An improvised cannon that was confiscated earlier in the day in Mexicali, Mexico, Tuesday, Feb. 26, 2013.

Look out below: drug cartels are using improvised cannons to hurl packages of drugs across the border and into U.S. territory, reports the Associated Press.

Police in the border city of Mexicali seized a homemade cannons last week, according to the AP. The device, powered by an old car engine converted into an air compressor, can shoot as much as 13 kilos of marijuana from its plastic pipe more than 500 feet — more than far enough to clear the border.

(MORE: Can Obama and Peña Nieto Clear the Marijuana Smoke?)

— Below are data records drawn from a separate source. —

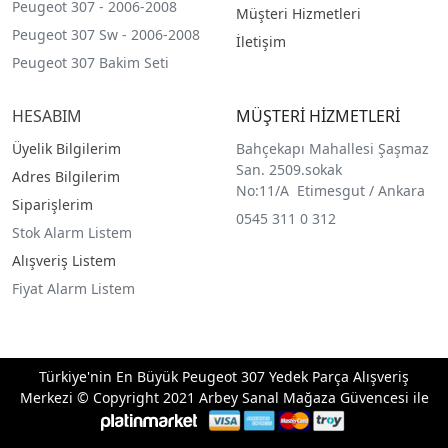
Peugeot 307 - 2006-2008
Müşteri Hizmetleri
Peugeot 307 Sw - 2006-2008
İletişim
Peugeot 307 Bakim Seti
HESABIM
MÜŞTERİ HİZMETLERİ
Üyelik Bilgilerim
Bahçekapı Mahallesi Şaşmaz
San. 2509.sokak
Adres Bilgilerim
No:11/A Etimesgut / Ankara
Siparişlerim
0545 311 0 312
Stok Alarm Listem
Alışveriş Listem
Fiyat Alarm Listem
Türkiye'nin En Büyük Peugeot 307 Yedek Parça Alışveriş
Merkezi © Copyright 2021 Arbey Sanal Mağaza Güvencesi ile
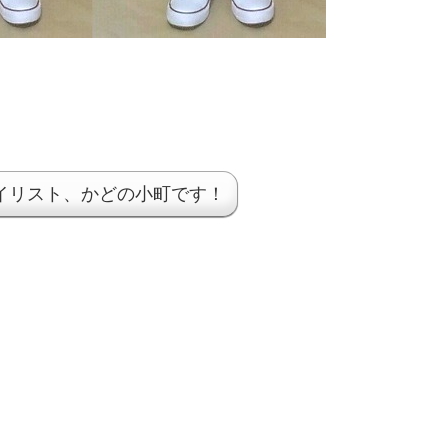
タイリスト、かどの小町です！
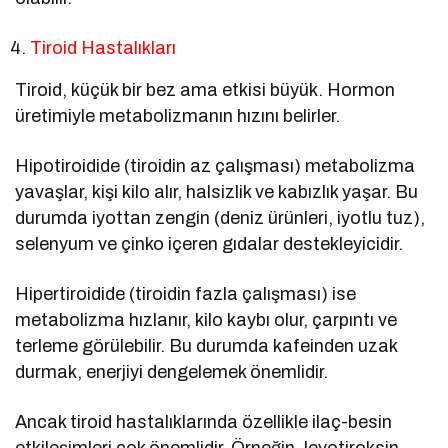
Tiroid Hastalıkları
Tiroid, küçük bir bez ama etkisi büyük. Hormon
üretimiyle metabolizmanın hızını belirler.
Hipotiroidide (tiroidin az çalışması) metabolizma
yavaşlar, kişi kilo alır, halsizlik ve kabızlık yaşar. Bu
durumda iyottan zengin (deniz ürünleri, iyotlu tuz),
selenyum ve çinko içeren gıdalar destekleyicidir.
Hipertiroidide (tiroidin fazla çalışması) ise
metabolizma hızlanır, kilo kaybı olur, çarpıntı ve
terleme görülebilir. Bu durumda kafeinden uzak
durmak, enerjiyi dengelemek önemlidir.
Ancak tiroid hastalıklarında özellikle ilaç-besin
etkileşimleri çok önemlidir. Örneğin, levotiroksin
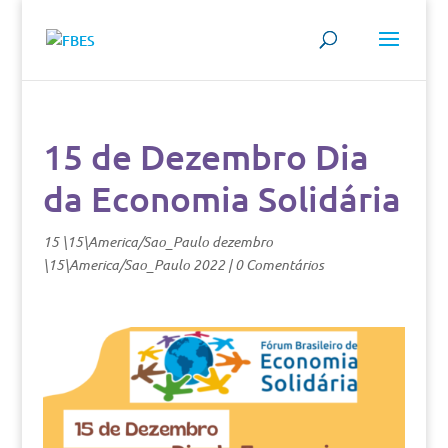
15 de Dezembro Dia
da Economia Solidária
15 \15\America/Sao_Paulo dezembro
\15\America/Sao_Paulo 2022
|
0 Comentários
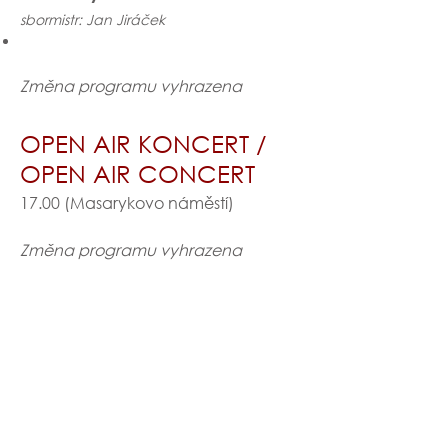
sbormistr: Jan Jiráček
Změna programu vyhrazena
OPEN AIR KONCERT /
OPEN AIR CONCERT
17.00 (Masarykovo náměstí)
Změna programu vyhrazena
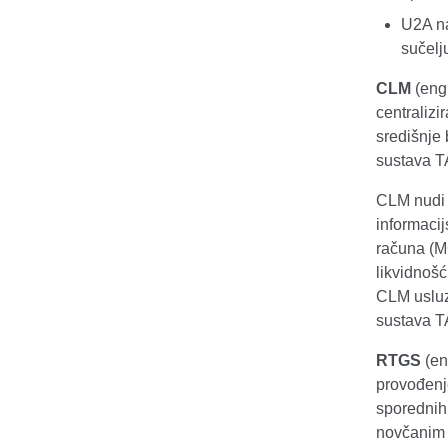
U2A na
sučelj
CLM
(engl
centralizi
središnje
sustava T
CLM nudi š
informacij
računa (MC
likvidnoš
CLM usluz
sustava 
RTGS
(en
provođenj
sporednih
novčanim 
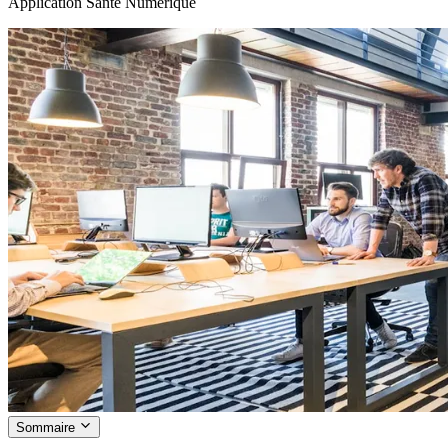
Application Santé Numérique
Sommaire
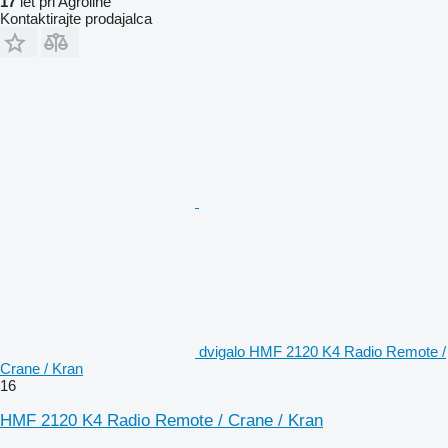
17
let pri Agroline
Kontaktirajte prodajalca
dvigalo HMF 2120 K4 Radio Remote /
Crane / Kran
16
HMF 2120 K4 Radio Remote / Crane / Kran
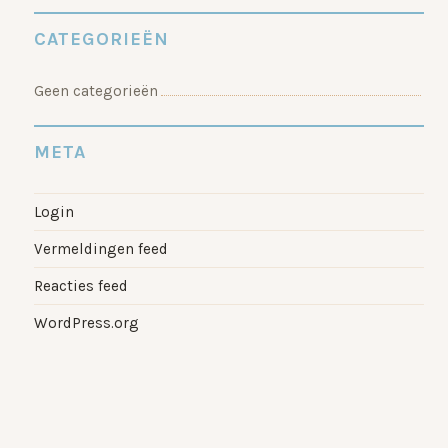
CATEGORIEËN
Geen categorieën
META
Login
Vermeldingen feed
Reacties feed
WordPress.org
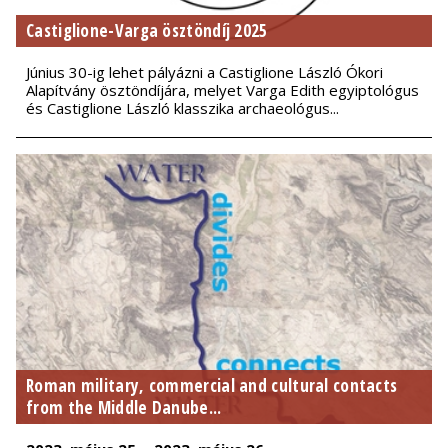
Castiglione-Varga ösztöndíj 2025
Június 30-ig lehet pályázni a Castiglione László Ókori
Alapítvány ösztöndíjára, melyet Varga Edith egyiptológus
és Castiglione László klasszika archaeológus...
Roman military, commercial and cultural contacts
from the Middle Danube...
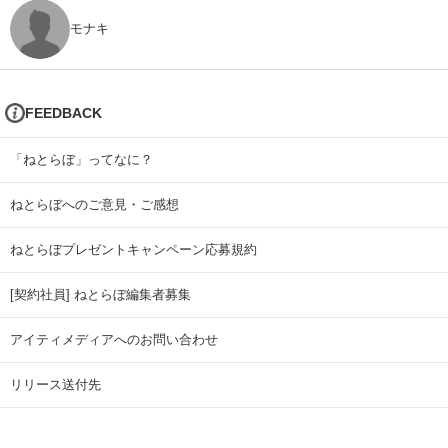
モナキ
FEEDBACK
「ねとらぼ」ってなに？
ねとらぼへのご意見・ご感想
ねとらぼプレゼントキャンペーン応募規約
[契約社員] ねとらぼ編集者募集
アイティメディアへのお問い合わせ
リリース送付先
広告掲載のお問い合わせ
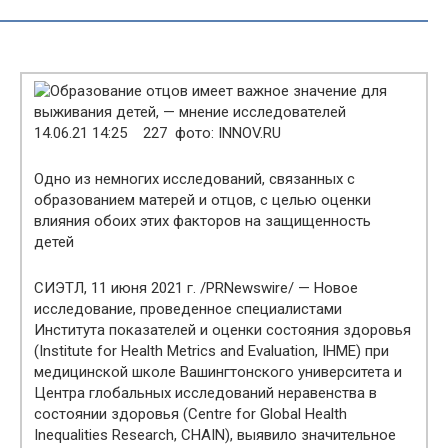
14.06.21 14:25 227 фото: INNOV.RU
Одно из немногих исследований, связанных с
образованием матерей и отцов, с целью оценки
влияния обоих этих факторов на защищенность
детей
СИЭТЛ, 11 июня 2021 г. /PRNewswire/ — Новое
исследование, проведенное специалистами
Института показателей и оценки состояния здоровья
(Institute for Health Metrics and Evaluation, IHME) при
медицинской школе Вашингтонского университета и
Центра глобальных исследований неравенства в
состоянии здоровья (Centre for Global Health
Inequalities Research, CHAIN), выявило значительное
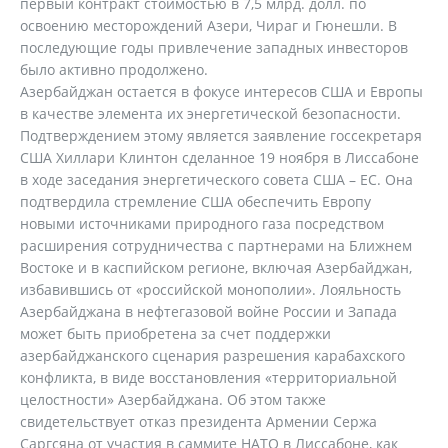
первый контракт стоимостью в 7,5 млрд. долл. по
освоению месторождений Азери, Чираг и Гюнешли. В
последующие годы привлечение западных инвесторов
было активно продолжено.
Азербайджан остается в фокусе интересов США и Европы
в качестве элемента их энергетической безопасности.
Подтверждением этому является заявление госсекретаря
США Хиллари Клинтон сделанное 19 ноября в Лиссабоне
в ходе заседания энергетического совета США – ЕС. Она
подтвердила стремление США обеспечить Европу
новыми источниками природного газа посредством
расширения сотрудничества с партнерами на Ближнем
Востоке и в каспийском регионе, включая Азербайджан,
избавившись от «российской монополии». Лояльность
Азербайджана в нефтегазовой войне России и Запада
может быть приобретена за счет поддержки
азербайджанского сценария разрешения карабахского
конфликта, в виде восстановления «территориальной
целостности» Азербайджана. Об этом также
свидетельствует отказ президента Армении Сержа
Саргсяна от участия в саммите НАТО в Лиссабоне, как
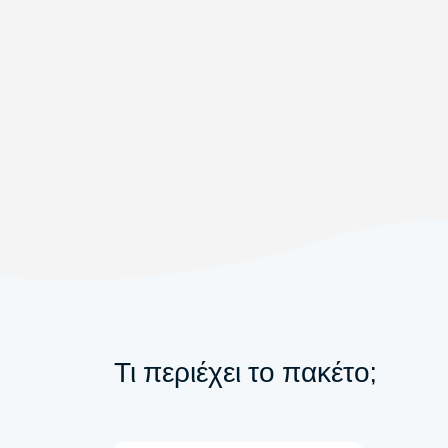
Τι περιέχει το πακέτο;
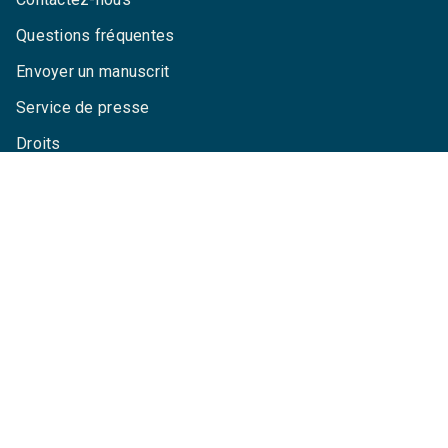
Questions fréquentes
Envoyer un manuscrit
Service de presse
Droits
Mentions légales
CGU
Charte de référencement
Données personnelles
Paramétrez vos cookies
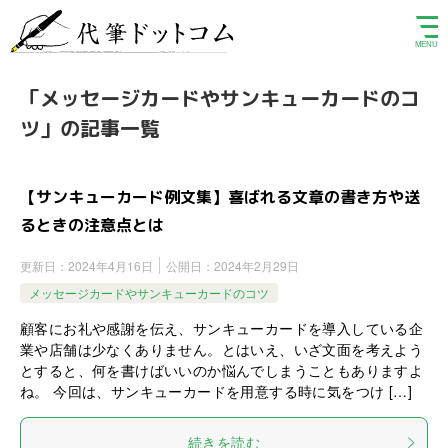
「メッセージカードやサンキューカードのコ
ツ」の記事一覧
【サンキューカード例文集】喜ばれる文章の書き方や送
るときの注意点とは
更新日：
2024年4月16日
公開日：
2024年2月29日
メッセージカードやサンキューカードのコツ
顧客にお礼や感謝を伝え、サンキューカードを導入している企
業や店舗は少なくありません。とはいえ、いざ文面を考えよう
とすると、何を書けばいいのか悩んでしまうこともありますよ
ね。 今回は、サンキューカードを用意する時に気をつけ […]
続きを読む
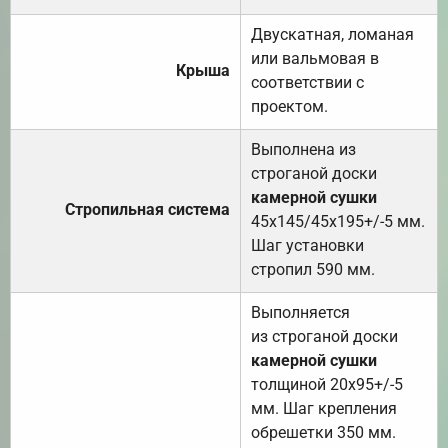
Двускатная, ломаная
или вальмовая в
Крыша
соответствии с
проектом.
Выполнена из
строганой доски
камерной сушки
Стропильная система
45х145/45х195+/-5 мм.
Шаг установки
стропил 590 мм.
Выполняется
из строганой доски
камерной сушки
толщиной 20х95+/-5
мм. Шаг крепления
обрешетки 350 мм.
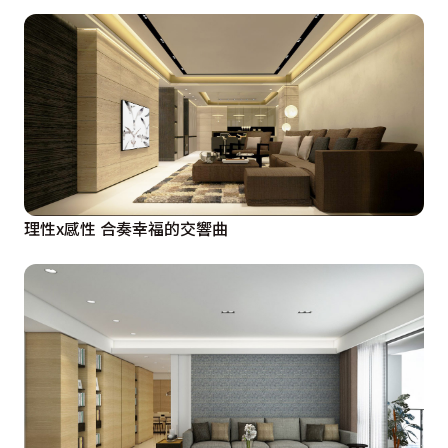
理性x感性 合奏幸福的交響曲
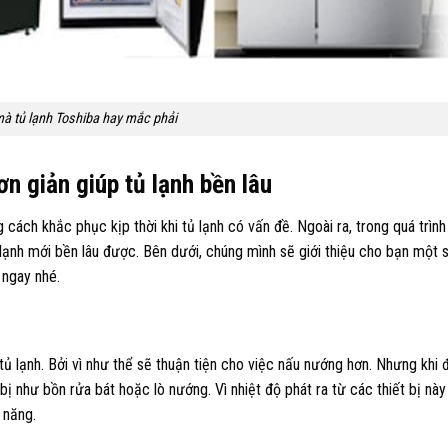
mà tủ lạnh Toshiba hay mắc phải
n giản giúp tủ lạnh bền lâu
 cách khắc phục kịp thời khi tủ lạnh có vấn đề. Ngoài ra, trong quá trìn
 lạnh mới bền lâu được. Bên dưới, chúng mình sẽ giới thiệu cho bạn một
 ngay nhé.
 lạnh. Bởi vì như thể sẽ thuận tiện cho việc nấu nướng hơn. Nhưng khi đặ
bị như bồn rửa bát hoặc lò nướng. Vì nhiệt độ phát ra từ các thiết bị nà
 năng.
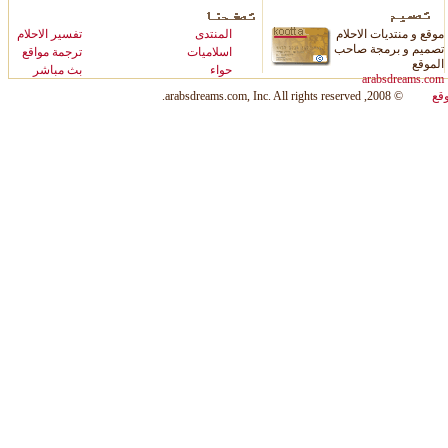
موقع و منتديات الاحلام
المنتدى
ت
فسير الاحلام
تصميم و برمجة صاحب
اسلاميات
ترجمة مواقع
الموقع
حواء
بث مباشر
arabsdreams.com
قع
© 2008, arabsdreams.com, Inc. All rights reserved.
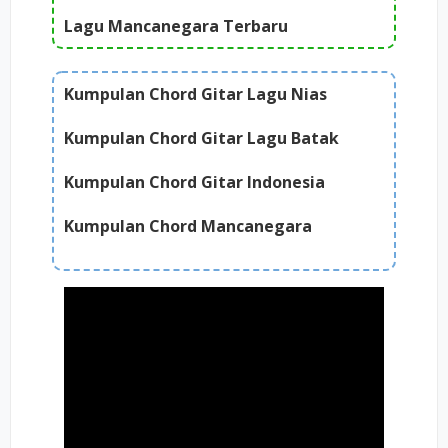
Lagu Mancanegara Terbaru
Kumpulan Chord Gitar Lagu Nias
Kumpulan Chord Gitar Lagu Batak
Kumpulan Chord Gitar Indonesia
Kumpulan Chord Mancanegara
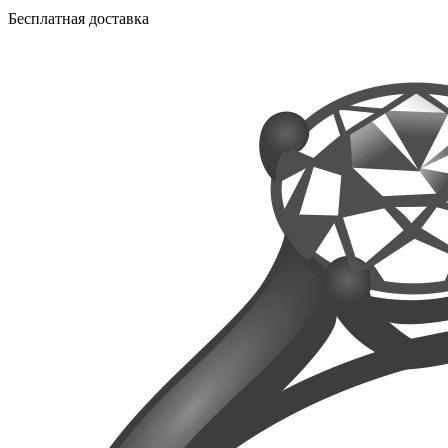
Бесплатная доставка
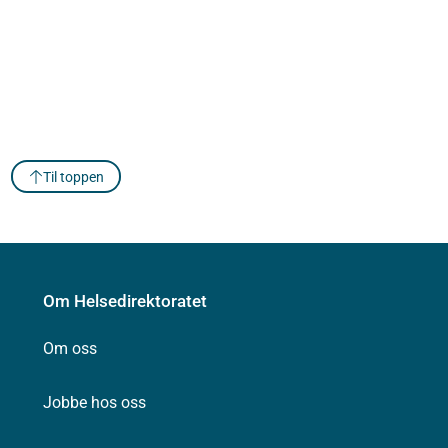
Til toppen
Om Helsedirektoratet
Om oss
Jobbe hos oss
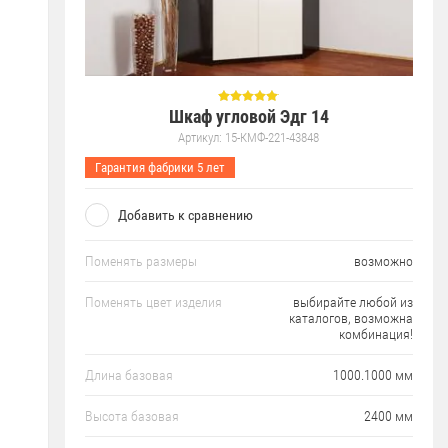
Шкаф угловой Эдг 14
Артикул:
15-КМФ-221-43848
Гарантия фабрики 5 лет
Добавить к сравнению
Поменять размеры
возможно
Поменять цвет изделия
выбирайте любой из
каталогов, возможна
комбинация!
Длина базовая
1000.1000 мм
Высота базовая
2400 мм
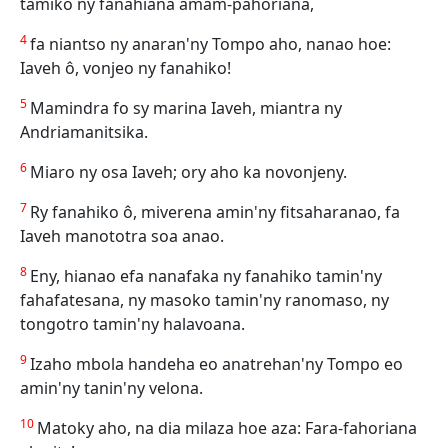
tamiko ny fanahiana amam-pahoriana,
4
fa niantso ny anaran'ny Tompo aho, nanao hoe:
Iaveh ô, vonjeo ny fanahiko!
5
Mamindra fo sy marina Iaveh, miantra ny
Andriamanitsika.
6
Miaro ny osa Iaveh; ory aho ka novonjeny.
7
Ry fanahiko ô, miverena amin'ny fitsaharanao, fa
Iaveh manototra soa anao.
8
Eny, hianao efa nanafaka ny fanahiko tamin'ny
fahafatesana, ny masoko tamin'ny ranomaso, ny
tongotro tamin'ny halavoana.
9
Izaho mbola handeha eo anatrehan'ny Tompo eo
amin'ny tanin'ny velona.
10
Matoky aho, na dia milaza hoe aza: Fara-fahoriana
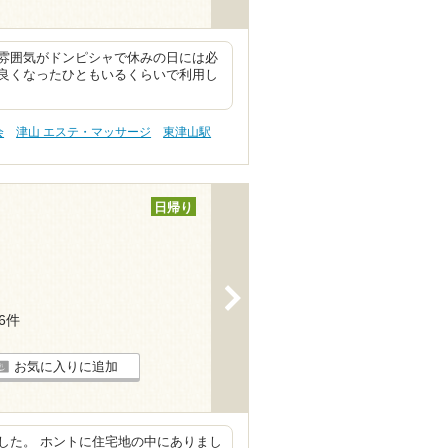
雰囲気がドンピシャで休みの日には必
良くなったひともいるくらいで利用し
会
津山 エステ・マッサージ
東津山駅
日帰り
>
26件
お気に入りに追加
した。 ホントに住宅地の中にありまし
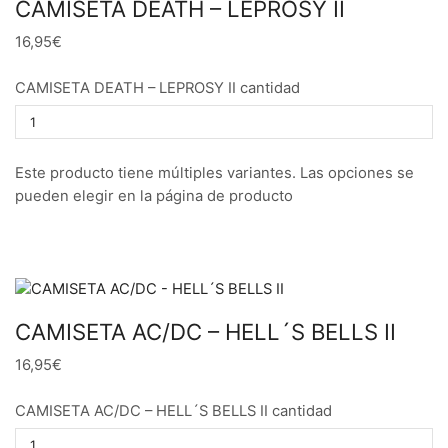
CAMISETA DEATH – LEPROSY II
16,95€
CAMISETA DEATH – LEPROSY II cantidad
Este producto tiene múltiples variantes. Las opciones se
pueden elegir en la página de producto
CAMISETA AC/DC – HELL´S BELLS II
16,95€
CAMISETA AC/DC – HELL´S BELLS II cantidad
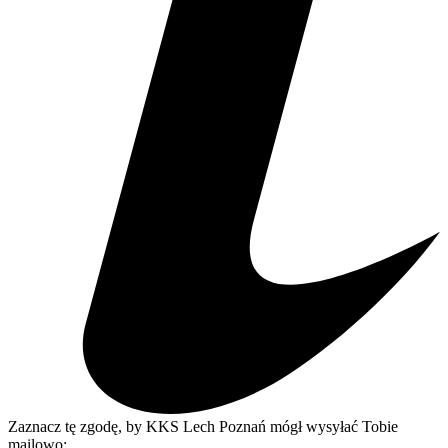
Zaznacz tę zgodę, by KKS Lech Poznań mógł wysyłać Tobie
mailowo:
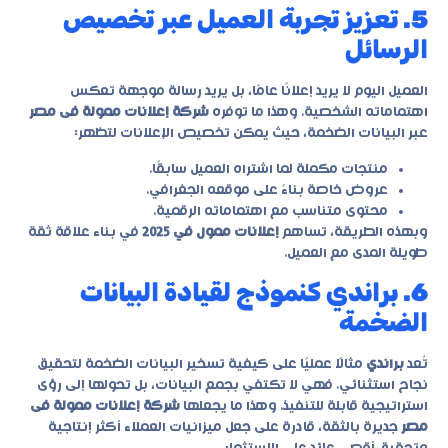
5. تعزيز تجربة العميل عبر تخصيص
الرسائل
العميل اليوم لا يريد إعلانًا عامًا، بل يريد رسالة موجهة تعكس
اهتماماته الشخصية. وهذا ما توفره
شركة إعلانات ممولة فى مصر
عبر البيانات الضخمة، حيث يمكن تخصيص الإعلانات لتظهر:
منتجات مكملة لما اشتراه العميل سابقًا.
عروض خاصة بناءً على موقعه الجغرافي.
محتوى متناسب مع اهتماماته الرقمية.
وبهذه الطريقة، تساهم
إعلانات ممول في 2025
في بناء علاقة ثقة
طويلة المدى مع العميل.
6. براندي كنموذج لقيادة البيانات
الضخمة
تُعد
براندي
مثالًا عمليًا على كيفية تسخير البيانات الضخمة لتحقيق
نجاح استثنائي. فهي لا تكتفي بجمع البيانات، بل تحولها إلى رؤى
استراتيجية قابلة للتنفيذ. وهذا ما يجعلها
شركة إعلانات ممولة فى
مصر
جديرة بالثقة، قادرة على جعل ميزانيات العملاء أكثر إنتاجية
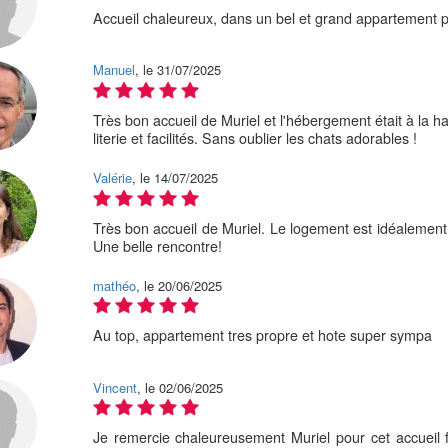
Accueil chaleureux, dans un bel et grand appartement pa
Manuel
, le 31/07/2025
Très bon accueil de Muriel et l'hébergement était à la h
literie et facilités. Sans oublier les chats adorables !
Valérie
, le 14/07/2025
Très bon accueil de Muriel. Le logement est idéalement 
Une belle rencontre!
mathéo
, le 20/06/2025
Au top, appartement tres propre et hote super sympa
Vincent
, le 02/06/2025
Je remercie chaleureusement Muriel pour cet accueil f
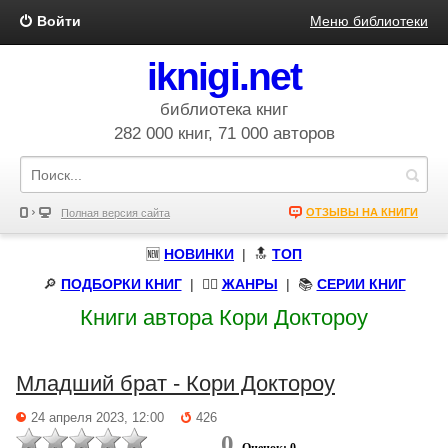
Войти
Меню библиотеки
iknigi.net
библиотека книг
282 000 книг, 71 000 авторов
ОТЗЫВЫ НА КНИГИ
Полная версия сайта
🆕
НОВИНКИ
| 🔝
ТОП
🔎
ПОДБОРКИ КНИГ
|
🧝‍♀️
ЖАНРЫ
| 📚
СЕРИИ КНИГ
Книги автора Кори Доктороу
Младший брат - Кори Доктороу
24 апреля 2023, 12:00
426
0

Thanks to the scattered drug packages found on the California side of the border, authorities have long known that those cannons are at work. In Dec 2012, Reuters reported, a U.S. Border Patrol official said 85 pounds of marijuana worth as much as $42,500 was discovered near San Luis, Arizona.

After a thorough search of the area about 200 miles southwest of Phoenix, U.S. Border Patrol agents found a carbon dioxide tank used to propel objects from the cannon, according to Reuters.

(MORE: Mexico’s Peña Nieto Talks to TIME: ‘We Can Move Beyond the Drug War’)

The cannons are the smugglers’ latest creative twist in response to tightened cross-border security. In Jan 2011, National Guard troops discovered a medieval-style catapult, apparently used to launch packets of drugs, next to the border fence near the town of Naco, Ariz., according to NBC News.

A National Guard surveillance video shows how several people were testing the device before Mexican authorities disrupted their operation.

According to a 2010 report by Rand Corporation, a global policy think tank, as much as 67 percent of marijuana in the United States comes from Mexico. The Council on Foreign Relations, a U.S. foreign policy think tank, said America spends as much as $3 billion a year on border patrol.